### Provided data ###

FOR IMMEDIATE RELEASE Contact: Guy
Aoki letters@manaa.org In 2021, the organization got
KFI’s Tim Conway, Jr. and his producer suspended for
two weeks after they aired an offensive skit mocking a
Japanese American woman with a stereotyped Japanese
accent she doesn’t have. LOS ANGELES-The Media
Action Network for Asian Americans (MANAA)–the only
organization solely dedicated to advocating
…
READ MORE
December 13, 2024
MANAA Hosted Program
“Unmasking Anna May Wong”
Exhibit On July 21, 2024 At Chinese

###
### Provided data ###

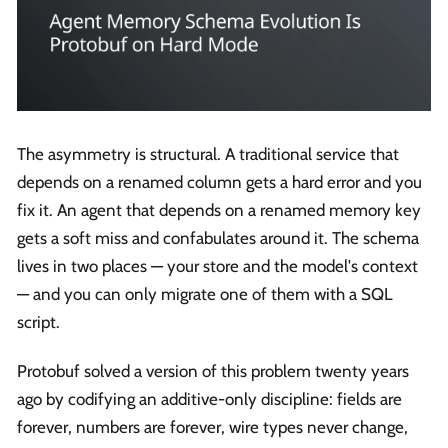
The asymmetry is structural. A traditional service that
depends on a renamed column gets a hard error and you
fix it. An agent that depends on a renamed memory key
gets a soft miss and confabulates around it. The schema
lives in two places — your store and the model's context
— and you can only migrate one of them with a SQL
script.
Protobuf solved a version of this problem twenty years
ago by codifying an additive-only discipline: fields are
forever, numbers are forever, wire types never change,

###

Of all the entries above, output exactly the lines between the one holding "MANAA Hosted Program" and the one holding "Exhibit On July 21, 2024 At Chinese", inclusive.

Response to this exercise ▸
MANAA Hosted Program
“Unmasking Anna May Wong”
Exhibit On July 21, 2024 At Chinese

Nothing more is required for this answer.